The emails became public after requests by that newspaper and the Des Moines Register, which covers the job she was leaving.
The Register reports that Hazard, Young, Attea and Associates, the search firm that handled Sebring's hiring in Des Moines and Omaha, does not request candidates' work emails but may do so in the future.
The public records request turned up 40 emails between Sebring and her lover (both married), discussing their sexual relationship and referring to photos of the man's penis (read an edited and photo-free version
here). They were sent to and from her district email account, some on a laptop and iPad belonging to the district,
the Des Moines paper reports.
Just a couple of weeks ago, I
linked to an Omaha World-Herald series that looked at Charlotte-Mecklenburg Schools as a reform model that Sebring might learn from.
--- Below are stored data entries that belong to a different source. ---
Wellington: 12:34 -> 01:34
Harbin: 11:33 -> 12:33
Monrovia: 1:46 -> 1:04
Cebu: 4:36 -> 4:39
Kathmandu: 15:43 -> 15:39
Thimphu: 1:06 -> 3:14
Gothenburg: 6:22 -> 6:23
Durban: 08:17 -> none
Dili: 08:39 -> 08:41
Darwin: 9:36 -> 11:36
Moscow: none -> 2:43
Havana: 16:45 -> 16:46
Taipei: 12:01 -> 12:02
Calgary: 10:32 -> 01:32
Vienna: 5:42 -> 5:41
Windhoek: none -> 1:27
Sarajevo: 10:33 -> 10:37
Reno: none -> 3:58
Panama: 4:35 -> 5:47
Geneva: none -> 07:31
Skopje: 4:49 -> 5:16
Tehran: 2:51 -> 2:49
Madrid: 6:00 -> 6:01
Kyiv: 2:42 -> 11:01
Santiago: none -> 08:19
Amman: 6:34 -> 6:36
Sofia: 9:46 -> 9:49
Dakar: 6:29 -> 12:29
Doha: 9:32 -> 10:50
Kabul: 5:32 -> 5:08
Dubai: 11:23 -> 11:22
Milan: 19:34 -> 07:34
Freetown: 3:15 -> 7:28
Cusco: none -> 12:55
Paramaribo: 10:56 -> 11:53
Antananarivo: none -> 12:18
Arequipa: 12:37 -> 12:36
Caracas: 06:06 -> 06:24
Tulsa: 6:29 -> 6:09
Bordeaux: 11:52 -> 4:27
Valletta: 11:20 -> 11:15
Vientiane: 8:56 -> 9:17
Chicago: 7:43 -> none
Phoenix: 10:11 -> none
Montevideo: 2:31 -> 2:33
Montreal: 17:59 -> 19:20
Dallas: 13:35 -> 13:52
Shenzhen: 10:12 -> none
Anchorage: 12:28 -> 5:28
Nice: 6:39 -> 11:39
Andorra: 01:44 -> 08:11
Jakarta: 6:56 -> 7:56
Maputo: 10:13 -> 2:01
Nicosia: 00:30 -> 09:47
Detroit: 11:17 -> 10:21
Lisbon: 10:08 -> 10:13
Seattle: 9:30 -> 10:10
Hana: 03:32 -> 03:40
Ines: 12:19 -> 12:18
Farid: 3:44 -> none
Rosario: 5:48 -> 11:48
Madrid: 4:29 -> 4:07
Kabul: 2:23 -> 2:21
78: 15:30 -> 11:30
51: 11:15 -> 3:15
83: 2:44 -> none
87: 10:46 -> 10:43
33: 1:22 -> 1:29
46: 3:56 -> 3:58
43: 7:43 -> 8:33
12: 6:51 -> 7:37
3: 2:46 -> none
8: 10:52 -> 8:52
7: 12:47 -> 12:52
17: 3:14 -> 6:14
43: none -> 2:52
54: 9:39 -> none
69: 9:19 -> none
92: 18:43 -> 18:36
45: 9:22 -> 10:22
Now it appears that Omaha is offering an unsettling example of how difficult it can be to vet a new leader.
According to published accounts, Des Moines school district staff who were filling the newspapers' public records requests came across the explicit emails. They notified the Des Moines board, which confronted Sebring. In a closed meeting with the board, Sebring abruptly changed her resignation date from June 30 to May 10. Both Sebring and the board president cited the demands of getting ready for her new job, and apparently did not disclose the revelations to the Omaha board.
Meanwhile, the Des Moines paper reports that Sebring tried to get rid of the emails, while staff
talked the Omaha reporters into modifying their records request so the personal emails wouldn't turn up. When the emails went public Friday, Sebring tendered her resignation to the Omaha board at a hastily-called Saturday meeting.
I have no reason to think Heath Morrison, who starts as CMS superintendent on July 1, has been engaged in anything like this. But it does provide a great illustration of why reporters and the public should be wary when public bodies try to block access to officials' correspondence.
Here in Charlotte, I filed a request on May 21 for school board emails related to travel spending and the Chamber of Commerce's trip to London. I modified the time frame of the request when I was told emails more than a month old would require time and expense, only to be told eight days later that
it would cost $855 to get the recent emails. CMS appeared to back away from that pricing, but more than two weeks after the initial request, I have yet to hear a timetable for when those emails might be provided.
Tahira Stalberte in the public information office says she's just starting to review them: "There are nearly 900 emails in Ericka's inbox, so it will take time. After Ericka's, I will need to review the inboxes for the other board members as well."
Chances are, those emails will only provide a few more details on the
story I've already reported about Chairman Ericka Ellis-Stewart's attempt to pay for the London trip. But if I needed a nudge not to let the request slide, the Sebring episode surely provides it.